Reading this Wall Street Journal story, you’d never know there’s any downside to a government selling off public services to private companies.

Australia and New Zealand are selling off utilities and ports, while considering selling off health insurance companies, the postal service, and student loans.

Ought to be controversial, no? Not to the WSJ:

Their privatization sprees have injected needed cash into government coffers and freed the governments to focus on their core missions while injecting life into both nations’ markets.

Needed cash? I suppose all cash is needed, but know that Australia is only now—possibly—heading into a recession for the first time in two decades. Its net government debt is one of the lowest in the world, at just 11.7 percent of GDP, or about one-sixth of ours.

Australia’s not strapped.

More important, the WSJ talks only to the folks who will make money carving off public assets. Here’s a Deutsche Bank executive (emphasis mine):

“We’ve seen in New Zealand, where the government realizes they are not the best commercial owners of certain assets, privatizations help the development of capital markets in terms of liquidity by attracting greater offshore and domestic participation and encouraging other unrelated listings,” he said.

Here’s an Aussie asset manager:

“The market is positively disposed to privatizations, with the main reason being that businesses often achieve better returns when they’re no longer being managed by governments”…

And a pro-privatization local government treasurer:

The sale or lease of targeted state-owned assets allows the government to focus on core services such as hospitals, transport and schools”…

Where’s the context about the serious potential downsides of privatization or the quotes from union officials or other possible opponents? There is none.

But of course we know that public infrastructure and services are very often not best run by private interests.

The problem, of course, is that public assets like toll roads, airports and rail systems tend to be monopolies or quasi-monopolies. Any potential benefits of competition are extremely hard or impossible to get. All too often what ends up happening is the government effectively sells its birthright for a pot of stew. It takes short-term gain at the expense of long-term loss—which is why, along with campaign donations, that politicians are so fond of privatization.

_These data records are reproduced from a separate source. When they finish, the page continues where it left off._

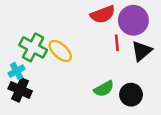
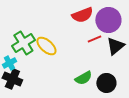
red line: (117, 43) -> (94, 39), turned 72
green cross: (33, 47) -> (23, 43), turned 30

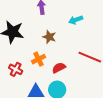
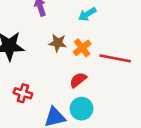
orange cross: (38, 59) -> (82, 48), moved

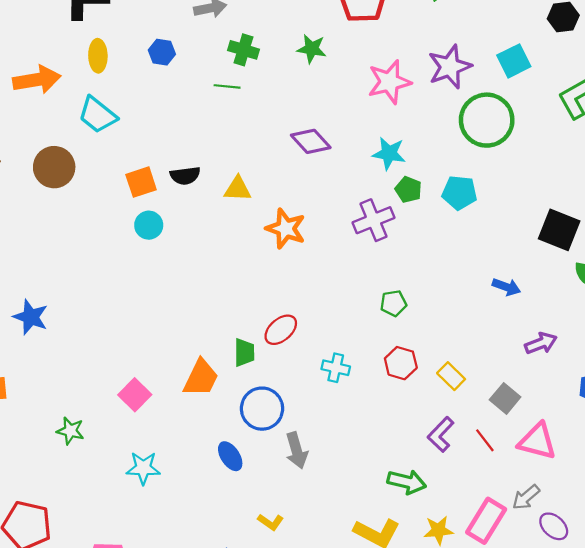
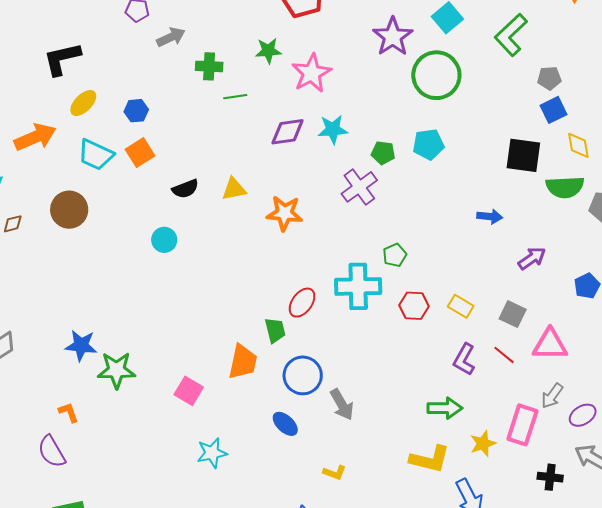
blue hexagon: (162, 52) -> (136, 111), moved
yellow ellipse: (98, 56) -> (83, 103), turned 60
pink star: (389, 82) -> (311, 73), moved
green line: (227, 86) -> (235, 97), moved
purple diamond: (311, 141) -> (288, 132), turned -42
cyan star: (389, 153) -> (333, 129), moved
orange square: (141, 182) -> (140, 153), moved
cyan cross: (336, 368) -> (358, 286), moved, size x1.8
green star: (70, 431) -> (116, 370), moved, size x1.5
purple ellipse: (554, 526) -> (583, 415), turned -60

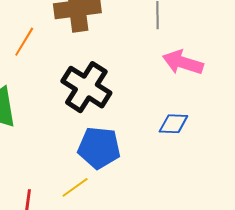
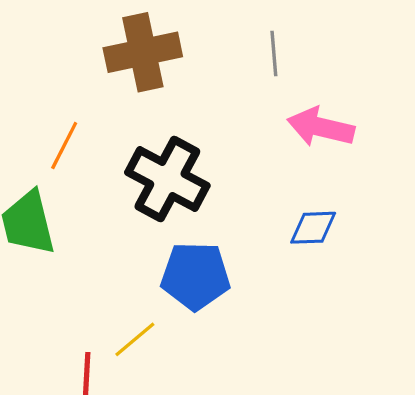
orange line: (24, 42) -> (64, 145), moved
yellow line: (75, 187) -> (135, 339), moved

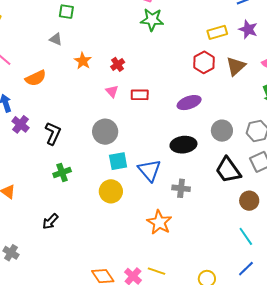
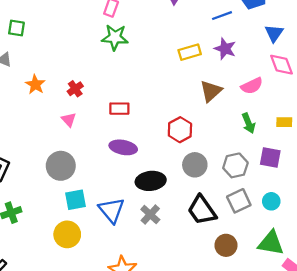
red hexagon: (204, 62) -> (180, 130), moved
red rectangle: (140, 95) -> (119, 109), moved
purple ellipse: (189, 103) -> (123, 147), moved, turned 30
gray cross: (181, 188) -> (150, 215), moved, turned 36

In Australia, the privatization of Sydney Airport has not gone particularly well, for instance, which is one reason why Australian voters oppose privatization of public services by a nearly three-to-one margin in one poll.

For Australia, selling off its public utilities may not be the best idea. Here in the U.S., government-run utilities on average charge consumers much less for their energy than private-run ones do.

When a public’s representatives are busying themselves selling off public assets to private investors against popular will, you can’t just print what reads like a press release for Wall Street and the glories of neoliberalism.